Über die Akademie der Abwesenden

Zur Akademie der Abwesenden kamen Personen aus darstellenden Künsten zu einem Workshop zusammen, in den Helgard Haug die Entstehungsgeschichte und Form der Konferenz der Abwesenden erläuterte und vertiefte. Organisiert wurde der Workshop im Rahmen des Projekts ReMapping Memories Lisboa-Hamburg, über Themen wie Abwesenheit, Sichtbarkeit, Repräsentanz und Widerstand in der postkolonialen Stadt. Die Methode von Rimini Protokoll wird vervielfältigt und gibt Darstellenden, Studierenden oder auch Pädagog*innen, die sich auf das Theater der Unterdrückten beziehen, Werkzeuge an die Hand. Über den Tag verteilt gab es mehrere Gesprächsrunden, in denen interessante Punkte angesprochen wurden. Zunächst wurde sich darüber ausgetauscht, inwiefern die Aufführung „falsch“ oder „geprobt“ gewirkt hätte, als wären es nicht wirklich die Leute aus dem Publikum gewesen, die dort auf der Bühne gestanden hatten. Nach der Klärung der Funktionsweise kam es zu einer Diskussion über Fragen der Repräsentanz und darüber, wie es sich mit „Abwesenden“ und den sich daraus ergebenden unterschiedlichen Dimensionen arbeiten lässt. Angesprochen wurde zum Beispiel die dauernde Abwesenheit von Bruno Candé und Gilberta Júniar, einem Schwarzen Mann und einer trans Frau, die beide ermordet und brutalen „Hassverbrechen“ zum Opfer fielen. Mehrere Teilnehmende sprachen über Abwesenheiten, die sie in ihren eigenen Leben empfinden und erklärten etwa, „trotz großer Lust an der Aufführung gestern teilzunehmen“, nicht in der Lage gewesen zu sein, sich aufzuraffen, und sich doch „durch eine andere junge Frau, die heute hier ist“, repräsentiert gefühlt zu haben. Die Gemeinsamkeit war in diesem Fall eine jeweils subalterisierte Position in der Gesellschaft, von der aus weiter zu sprechen sein wird, um sie sichtbar und unmittelbar präsent zu machen.
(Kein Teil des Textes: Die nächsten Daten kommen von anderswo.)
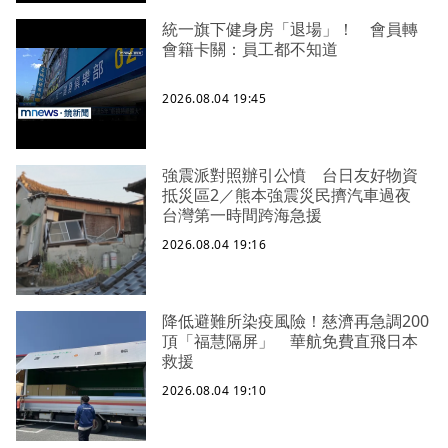
統一旗下健身房「退場」！ 會員轉
會籍卡關：員工都不知道
2026.08.04 19:45
強震派對照辦引公憤 台日友好物資
抵災區2／熊本強震災民擠汽車過夜
台灣第一時間跨海急援
2026.08.04 19:16
降低避難所染疫風險！慈濟再急調200
頂「福慧隔屏」 華航免費直飛日本
救援
2026.08.04 19:10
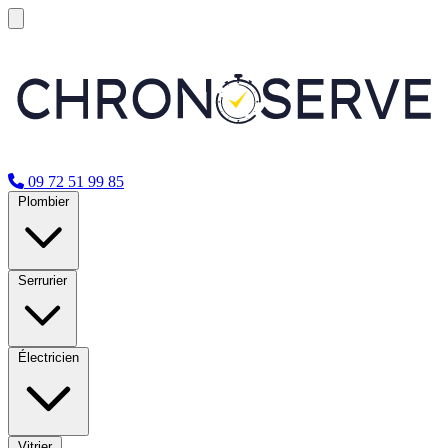
09 72 51 99 85
Plombier
Serrurier
Électricien
Vitrier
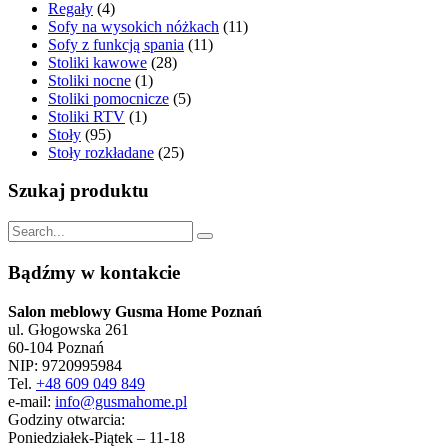
Regały
(4)
Sofy na wysokich nóżkach
(11)
Sofy z funkcją spania
(11)
Stoliki kawowe
(28)
Stoliki nocne
(1)
Stoliki pomocnicze
(5)
Stoliki RTV
(1)
Stoły
(95)
Stoły rozkładane
(25)
Szukaj produktu
Bądźmy w kontakcie
Salon meblowy Gusma Home Poznań
ul. Głogowska 261
60-104 Poznań
NIP: 9720995984
Tel.
+48 609 049 849
e-mail:
info@gusmahome.pl
Godziny otwarcia:
Poniedziałek-Piątek – 11-18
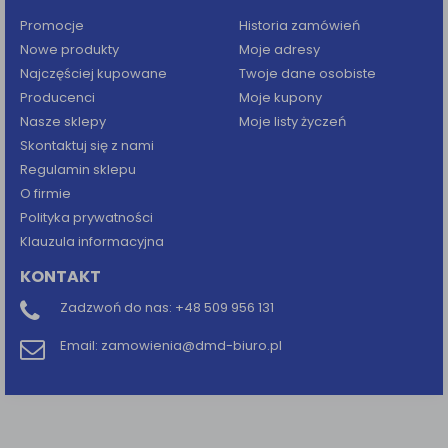
Promocje
Historia zamówień
Nowe produkty
Moje adresy
Najczęściej kupowane
Twoje dane osobiste
Producenci
Moje kupony
Nasze sklepy
Moje listy życzeń
Skontaktuj się z nami
Regulamin sklepu
O firmie
Polityka prywatności
Klauzula informacyjna
KONTAKT
Zadzwoń do nas:
+48 509 956 131
Email:
zamowienia@dmd-biuro.pl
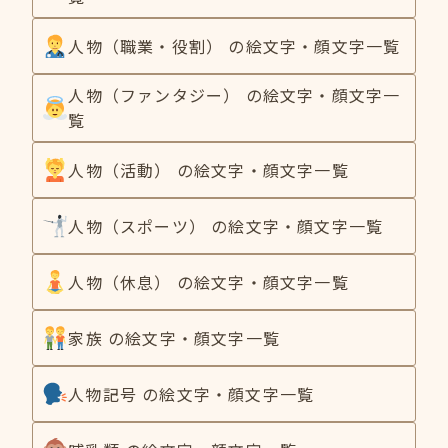
人物（職業・役割） の絵文字・顔文字一覧
人物（ファンタジー） の絵文字・顔文字一
覧
人物（活動） の絵文字・顔文字一覧
人物（スポーツ） の絵文字・顔文字一覧
人物（休息） の絵文字・顔文字一覧
家族 の絵文字・顔文字一覧
人物記号 の絵文字・顔文字一覧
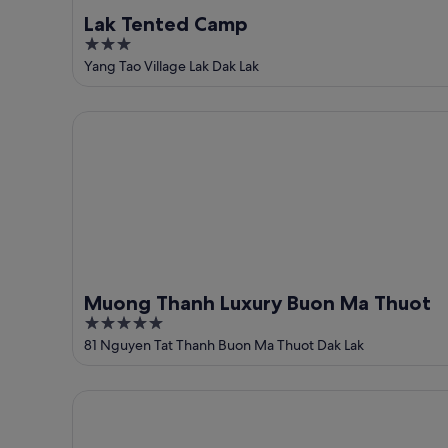
Lak Tented Camp
3
out
Yang Tao Village Lak Dak Lak
of
5
Muong Thanh Luxury Buon Ma Thuot
Muong Thanh Luxury Buon Ma Thuot
5
out
81 Nguyen Tat Thanh Buon Ma Thuot Dak Lak
of
5
Trieu Vu Hotel & Apartment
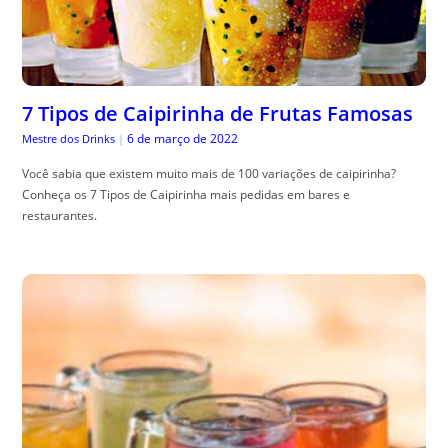
7 Tipos de Caipirinha de Frutas Famosas
6 de março de 2022
Mestre dos Drinks
|
Você sabia que existem muito mais de 100 variações de caipirinha?
Conheça os 7 Tipos de Caipirinha mais pedidas em bares e
restaurantes.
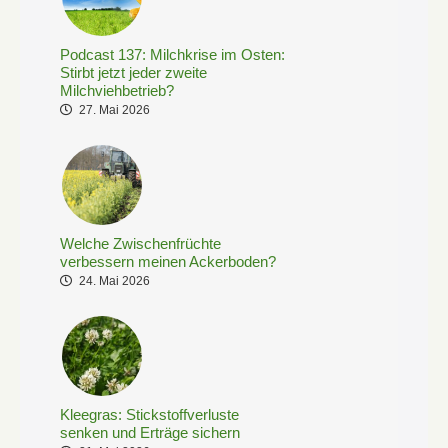
Podcast 137: Milchkrise im Osten:
Stirbt jetzt jeder zweite
Milchviehbetrieb?
27. Mai 2026
Welche Zwischenfrüchte
verbessern meinen Ackerboden?
24. Mai 2026
Kleegras: Stickstoffverluste
senken und Erträge sichern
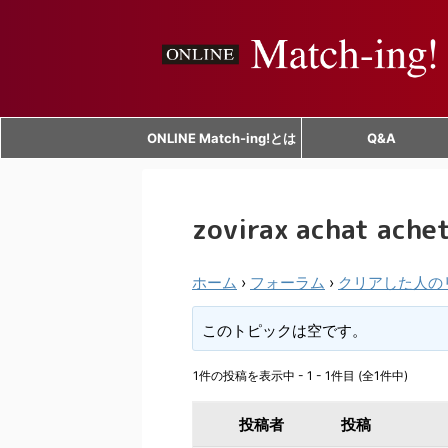
ONLINE Match-ing!とは
Q&A
zovirax achat ache
ホーム
›
フォーラム
›
クリアした人の
このトピックは空です。
1件の投稿を表示中 - 1 - 1件目 (全1件中)
投稿者
投稿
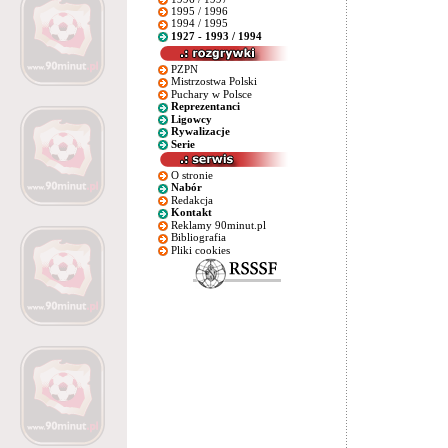
1995 / 1996
1994 / 1995
1927 - 1993 / 1994
PZPN
Mistrzostwa Polski
Puchary w Polsce
Reprezentanci
Ligowcy
Rywalizacje
Serie
O stronie
Nabór
Redakcja
Kontakt
Reklamy 90minut.pl
Bibliografia
Pliki cookies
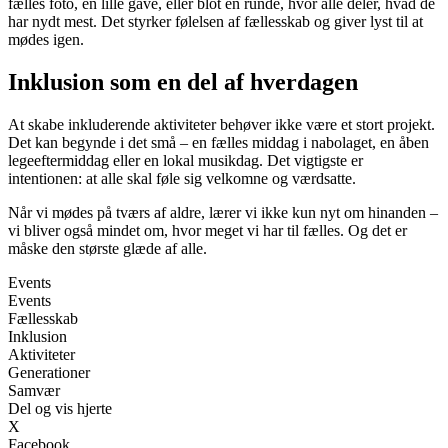
fælles foto, en lille gave, eller blot en runde, hvor alle deler, hvad de
har nydt mest. Det styrker følelsen af fællesskab og giver lyst til at
mødes igen.
Inklusion som en del af hverdagen
At skabe inkluderende aktiviteter behøver ikke være et stort projekt.
Det kan begynde i det små – en fælles middag i nabolaget, en åben
legeeftermiddag eller en lokal musikdag. Det vigtigste er
intentionen: at alle skal føle sig velkomne og værdsatte.
Når vi mødes på tværs af aldre, lærer vi ikke kun nyt om hinanden –
vi bliver også mindet om, hvor meget vi har til fælles. Og det er
måske den største glæde af alle.
Events
Events
Fællesskab
Inklusion
Aktiviteter
Generationer
Samvær
Del og vis hjerte
X
Facebook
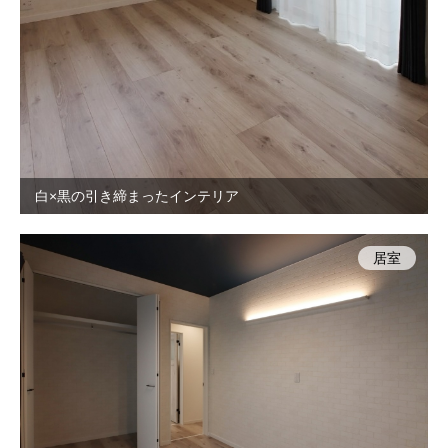
白×黒の引き締まったインテリア
居室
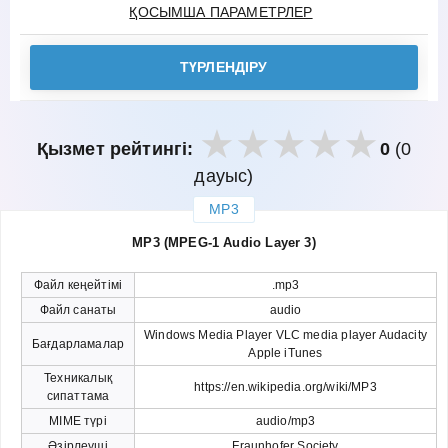
ҚОСЫМША ПАРАМЕТРЛЕР
ТҮРЛЕНДІРУ
Қызмет рейтингі:
0
(0
дауыс)
MP3
закрыть
MP3 (MPEG-1 Audio Layer 3)
Файл кеңейтімі
.mp3
Файл санаты
audio
Windows Media Player VLC media player Audacity
Бағдарламалар
Apple iTunes
Техникалық
https://en.wikipedia.org/wiki/MP3
сипаттама
MIME түрі
audio/mp3
Әзірлеуші
Fraunhofer Society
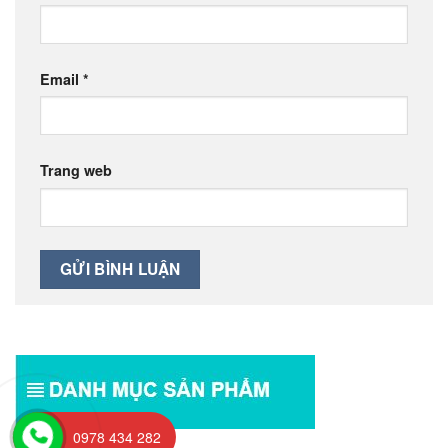
Email
*
Trang web
0978 434 282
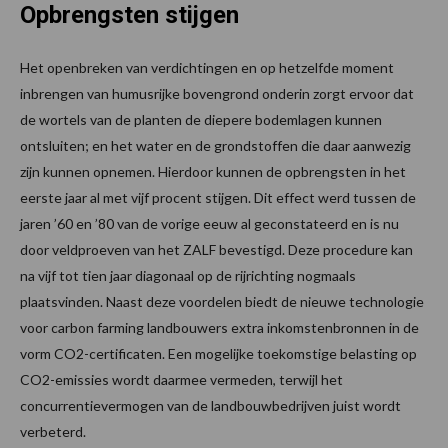
Opbrengsten stijgen
Het openbreken van verdichtingen en op hetzelfde moment
inbrengen van humusrijke bovengrond onderin zorgt ervoor dat
de wortels van de planten de diepere bodemlagen kunnen
ontsluiten; en het water en de grondstoffen die daar aanwezig
zijn kunnen opnemen. Hierdoor kunnen de opbrengsten in het
eerste jaar al met vijf procent stijgen. Dit effect werd tussen de
jaren ’60 en ’80 van de vorige eeuw al geconstateerd en is nu
door veldproeven van het ZALF bevestigd. Deze procedure kan
na vijf tot tien jaar diagonaal op de rijrichting nogmaals
plaatsvinden. Naast deze voordelen biedt de nieuwe technologie
voor carbon farming landbouwers extra inkomstenbronnen in de
vorm CO2-certificaten. Een mogelijke toekomstige belasting op
CO2-emissies wordt daarmee vermeden, terwijl het
concurrentievermogen van de landbouwbedrijven juist wordt
verbeterd.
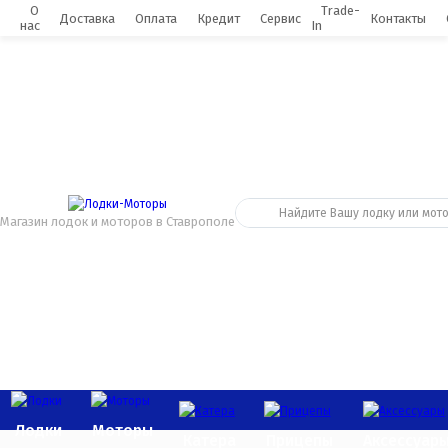
0
О
Trade-
Доставка
Оплата
Кредит
Сервис
Контакты
нас
In
Магазин лодок и моторов в Ставрополе
Лодки
Моторы
Катера
Прицепы
Аксессуар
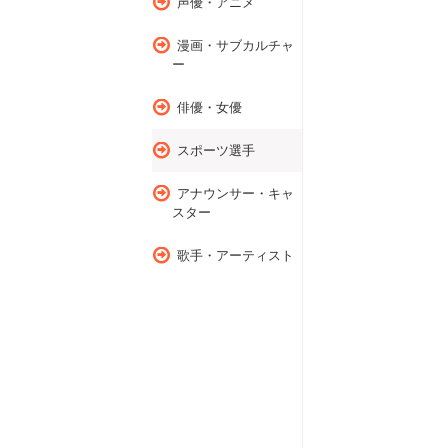
声優・アニメ
漫画・サブカルチャ
ー
俳優・女優
スポーツ選手
アナウンサー・キャ
スター
歌手・アーティスト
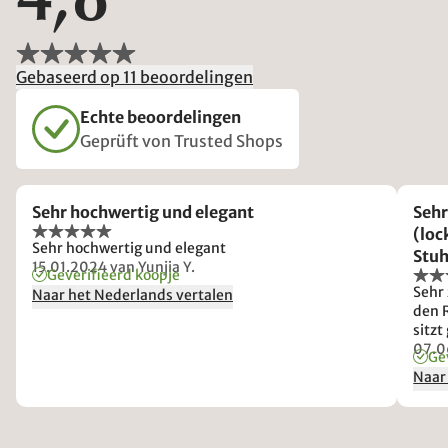
4,8
Gebaseerd op 11 beoordelingen
Echte beoordelingen
Geprüft von Trusted Shops
Sehr hochwertig und elegant
Sehr
(loc
Sehr hochwertig und elegant
Stuh
15.01.2024
van Yunjia Y.
Geverifieerd koopje
habe
Sehr 
Naar het Nederlands vertalen
Veru
den 
ohn
sitzt
dass
07.0
Ge
ohne
Naar
so s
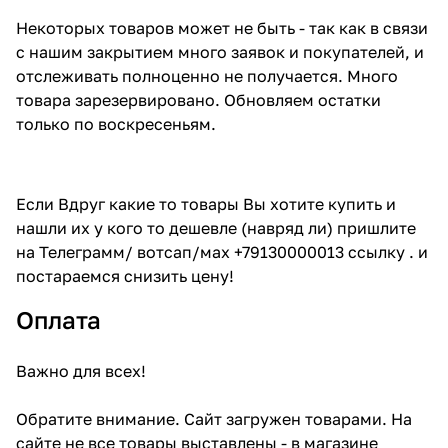
Некоторых товаров может не быть - так как в связи
с нашим закрытием много заявок и покупателей, и
отслеживать полноценно не получается. Много
товара зарезервировано. Обновляем остатки
только по воскресеньям.
Если Вдруг какие то товары Вы хотите купить и
нашли их у кого то дешевле (навряд ли) пришлите
на Телеграмм/ вотсап/мах +79130000013 ссылку . и
постараемся снизить цену!
Оплата
Важно для всех!
Обратите внимание. Сайт загружен товарами. На
сайте не все товары выставлены - в магазине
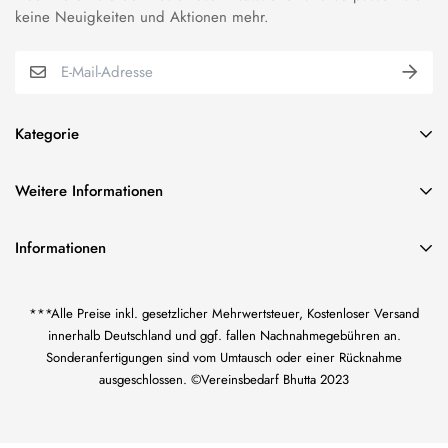
keine Neuigkeiten und Aktionen mehr.
Kategorie
BUNDESWEHR EFFEKTEN
Weitere Informationen
VEREINSBEDARF EFFEKTEN
über uns
ORDEN & ABZEICHEN
Informationen
Impressum
FAHNENSTICKEREI
Vereinsbedarf Bilal Bhutta
AGB und Kundeninformationen
KORDELN/TRESSE & FRANSEN
***Alle Preise inkl. gesetzlicher Mehrwertsteuer, Kostenloser Versand
Inh. Bilal Bhutta
Widerrufsrecht
US CIVIL WAR-EFFEKTEN
innerhalb Deutschland und ggf. fallen Nachnahmegebühren an.
Götzenmühlweg 65
Sonderanfertigungen sind vom Umtausch oder einer Rücknahme
61350 Bad Homburg
Datenschutzerklärung
WK I KAISERREICH-EFFEKTEN
ausgeschlossen. ©Vereinsbedarf Bhutta 2023
Zahlung und Versand
WEHRMACHT UNIFORM-EFFEKTEN
+49 1638847651
Kontaktformular
bhutta.de@gmail.com
HANDGESTICKTE ABZEICHEN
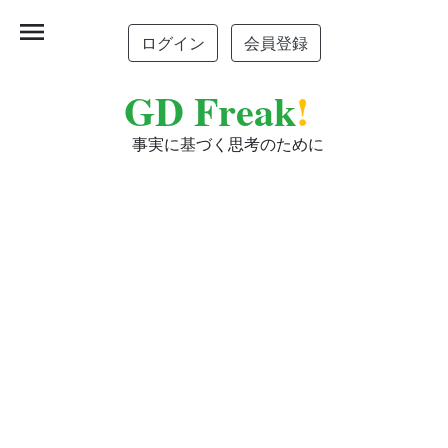
menu
ログイン
会員登録
GD Freak
!
事実に基づく思考のために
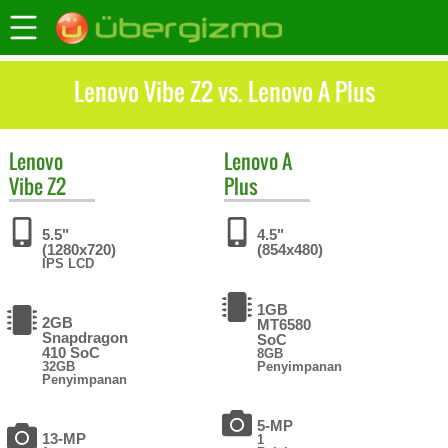
Lenovo Vibe Z2 vs. Lenovo A Plus
Lenovo
Lenovo
A
Vibe Z2
Plus
5.5"
4.5"
(1280x720)
(854x480)
IPS LCD
1GB
2GB
MT6580
Snapdragon
SoC
410 SoC
8GB
32GB
Penyimpanan
Penyimpanan
5-MP
13-MP
1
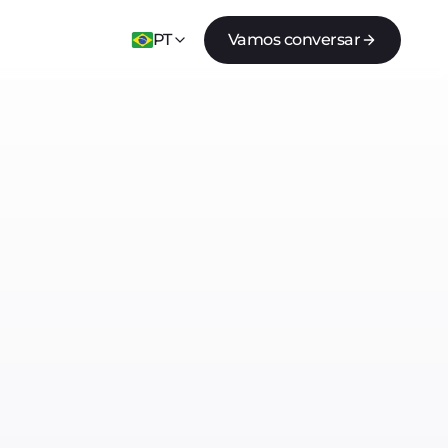
PT
Vamos conversar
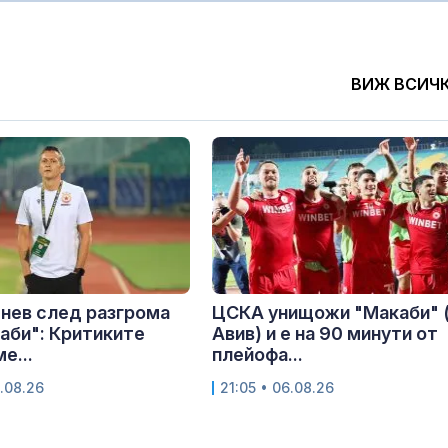
ВИЖ ВСИЧ
нев след разгрома
ЦСКА унищожи "Макаби" 
аби": Критиките
Авив) и е на 90 минути от
е...
плейофа...
.08.26
21:05 • 06.08.26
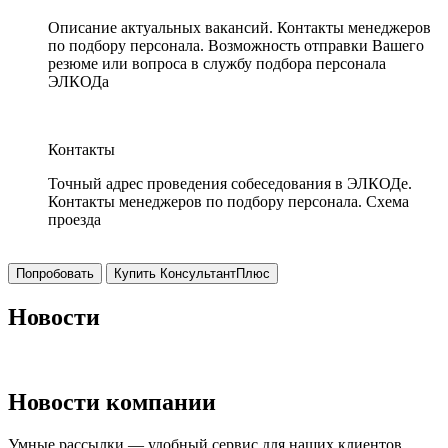
Описание актуальных вакансий. Контакты менеджеров
по подбору персонала. Возможность отправки Вашего
резюме или вопроса в службу подбора персонала
ЭЛКОДа
Контакты
Точный адрес проведения собеседования в ЭЛКОДе.
Контакты менеджеров по подбору персонала. Схема
проезда
Попробовать
Купить КонсультантПлюс
Новости
Новости компании
Умные рассылки — удобный сервис для наших клиентов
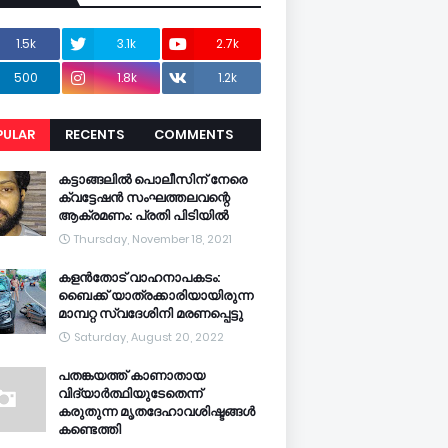
1.5k
3.1k
2.7k
500
1.8k
1.2k
PULAR
RECENTS
COMMENTS
CENTS
കട്ടാങ്ങലിൽ പൊലീസിന് നേരെ
ക്വട്ടേഷൻ സംഘത്തലവന്റെ
ആക്രമണം: പ്രതി പിടിയിൽ
Thursday, November 18, 2021
കളൻതോട് വാഹനാപകടം:
ബൈക്ക് യാത്രക്കാരിയായിരുന്ന
മാമ്പറ്റ സ്വദേശിനി മരണപ്പെട്ടു
Saturday, August 20, 2022
പതങ്കയത്ത് കാണാതായ
വിദ്യാർത്ഥിയുടേതെന്ന്
കരുതുന്ന മൃതദേഹാവശിഷ്ടങ്ങൾ
കണ്ടെത്തി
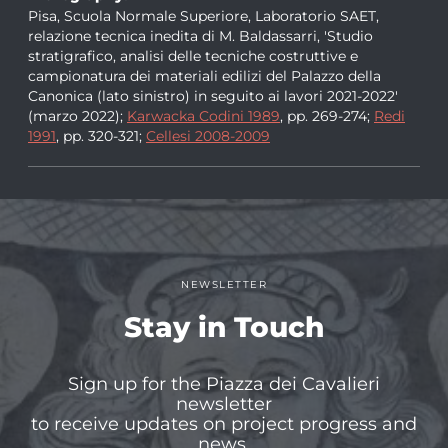
Pisa, Scuola Normale Superiore, Laboratorio SAET,
relazione tecnica inedita di M. Baldassarri, 'Studio
stratigrafico, analisi delle tecniche costruttive e
campionatura dei materiali edilizi del Palazzo della
Canonica (lato sinistro) in seguito ai lavori 2021-2022'
(marzo 2022);
Karwacka Codini 1989
, pp. 269-274;
Redi
1991
, pp. 320-321;
Cellesi 2008-2009
NEWSLETTER
Stay in Touch
Sign up for the Piazza dei Cavalieri
newsletter
to receive updates on project progress and
news.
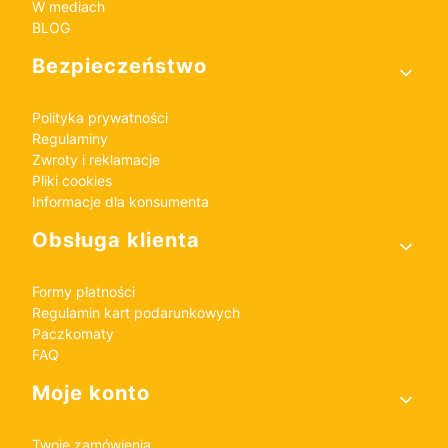
W mediach
BLOG
Bezpieczeństwo
Polityka prywatności
Regulaminy
Zwroty i reklamacje
Pliki cookies
Informacje dla konsumenta
Obsługa klienta
Formy płatności
Regulamin kart podarunkowych
Paczkomaty
FAQ
Moje konto
Twoje zamówienia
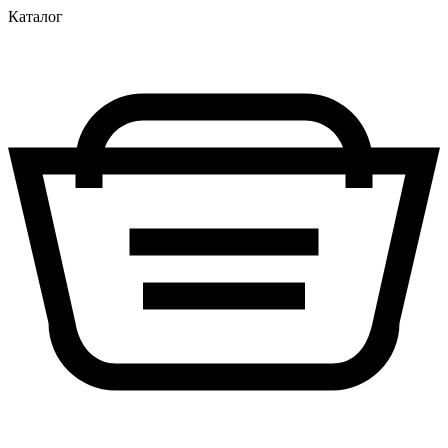
Каталог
Sowohl die Akademie als auch die Konferenz der Abwesenden werfen Fragen auf, die über das reine Anbieten von Lösungen hinausgehen. Mit einigen weiteren Fragestellungen können wir weiter arbeiten: Wer ist in unserem Leben abwesend? Warum? Wie hätten wir sie präsent machen können? Auf die selbe Weise, wie es in der Konferenz der Abwesenden möglich war?